Goaltenders – like all hockey players – are constantly looking for an advantage. That includes putting in the time and work during the off-season. While it is very important for goalies to play other sports and take a break for at least part of the summer (4-6 weeks off is recommended), summer camps are a great way to put in work throughout the year. There are a lot of goaltending camps out there to choose from, but not all of them are suitable for everyone.
Here are some tips for parents and goalies of all ages and abilities to pick the right camp and maximize development.
Match your needs
The first step in looking for a goalie camp this summer should begin with a conversation with your son or daughter about what they would like to gain from your off-season investment.
The variety of goalie camps has grown tremendously over the last couple years to fit the many different needs a goalie may be seeking. Camps now range from a more laid-back style with multiple extracurricular outdoor activities like canoeing and fishing, to your more formal training camps with a boarding school-like intensity and feel.

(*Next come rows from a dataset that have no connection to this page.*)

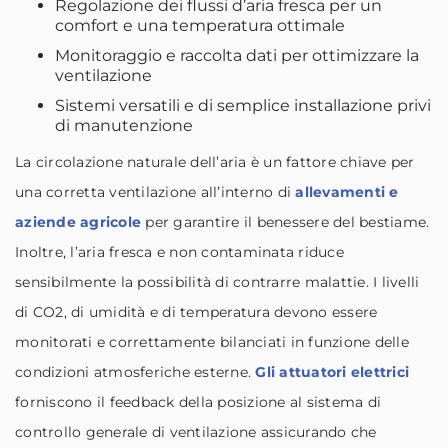
Regolazione dei flussi d’aria fresca per un
comfort e una temperatura ottimale
Monitoraggio e raccolta dati per ottimizzare la
ventilazione
Sistemi versatili e di semplice installazione privi
di manutenzione
La circolazione naturale dell’aria è un fattore chiave per
una corretta ventilazione all’interno di
allevamenti e
aziende agricole
per garantire il benessere del bestiame.
Inoltre, l’aria fresca e non contaminata riduce
sensibilmente la possibilità di contrarre malattie. I livelli
di CO2, di umidità e di temperatura devono essere
monitorati e correttamente bilanciati in funzione delle
condizioni atmosferiche esterne.
Gli attuatori elettrici
forniscono il feedback della posizione al sistema di
controllo generale di ventilazione assicurando che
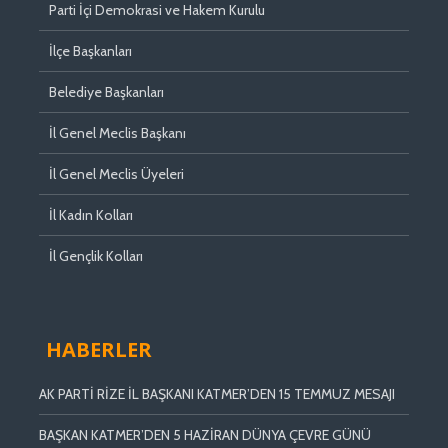
Parti İçi Demokrasi ve Hakem Kurulu
İlçe Başkanları
Belediye Başkanları
İl Genel Meclis Başkanı
İl Genel Meclis Üyeleri
İl Kadın Kolları
İl Gençlik Kolları
HABERLER
AK PARTİ RİZE İL BAŞKANI KATMER’DEN 15 TEMMUZ MESAJI
BAŞKAN KATMER’DEN 5 HAZİRAN DÜNYA ÇEVRE GÜNÜ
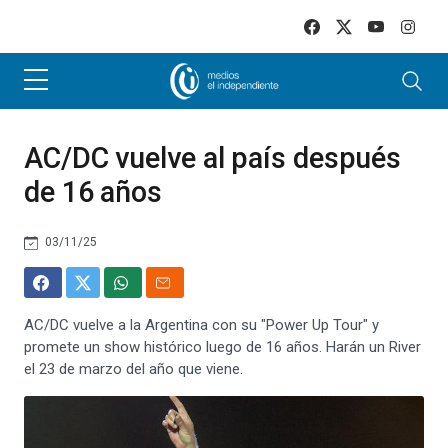
Skip to main content
AC/DC vuelve al país después
de 16 años
03/11/25
AC/DC vuelve a la Argentina con su "Power Up Tour" y
promete un show histórico luego de 16 años. Harán un River
el 23 de marzo del año que viene.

Whatever you are looking for in a camp, you will likely find a good fit. However, make sure to do your research so the camp you choose matches your expectations of what you are looking to gain.

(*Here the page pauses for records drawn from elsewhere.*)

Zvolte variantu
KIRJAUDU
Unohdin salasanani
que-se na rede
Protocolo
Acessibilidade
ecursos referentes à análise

Perhaps the biggest number, next to your budget, that should impact your decision in which camp fits your needs best is the goalie-to-coach ratio.
Most camps prominently display what number they expect to hold for each hour of camp.

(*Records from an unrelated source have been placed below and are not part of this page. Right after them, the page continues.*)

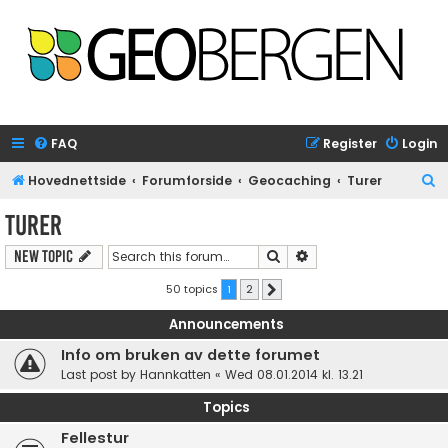
FAQ
Register
Login
S
Hovednettside
Forumforside
Geocaching
Turer
e
Turer
a
Search
Advanced search
New Topic
r
c
50 topics
1
2
Next
h
Announcements
Info om bruken av dette forumet
Last post by
Hannkatten
«
Wed 08.01.2014 kl. 13.21
Topics
Fellestur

Depending on what other on-ice training a camp has, goalies participating in a 4:1 goalie-to-coach ratio is respectable, with a 3:1 ratio being ideal for most ages and skill levels. If you are looking for exceptional attention and maximum shots in the net, then 2:1 is the way to go.
Ask for references
From time to time, parents find that the image on the brochure and the explanation of the coaching they’d receive didn’t match the experience they actually had. To avoid this type of unfortunate situation, do your homework by asking for references.
Most camps will be happy to supply contacts that will give you insight into the camp from a parent perspective. Ask questions about who was on the ice with the kids. Did they stay true to their goalie to - coach ratio? Did they have quality supervision off the ice? This feedback can be very helpful once you have narrowed your choices down to a couple of camps.
Hours of ice/training
Like the other factors to consider above, this is really going to depend on your expectations going into the camp. Since summer camps can vary in duration from weekends to weeks, the number you want to look at is the amount of hours on-ice per day.
For most kids, four hours is the maximum they can handle and still actually gain something from the instruction. That number decreases as the intensity of the camp increases. In other words, if the day also includes dry-land workouts, plyometrics and outdoor activities, then you may be wasting your time and money on that fourth hour of ice that day.
Finally, understanding the appropriate level that will challenge and allow your child to experience success is another important factor to consider.
Elite, Advanced, Pro and other terms like this mean many different things to many people. Seek out exactly what the camp is looking for when they say Elite PeeWee Camp and if it matches your son or daughter’s skill level.
In addition, some camps or professional training companies have an internal progression where certain camps or levels are a prerequisite for another level. Take the initiative to call ahead or email and find out if your child matches well with the skill level the camp instructors are looking for.
In the end, if you take the time to do a little homework prior to making your decision, then you will likely find a camp that will be a wise investment of your resources and provide a great experience for your child.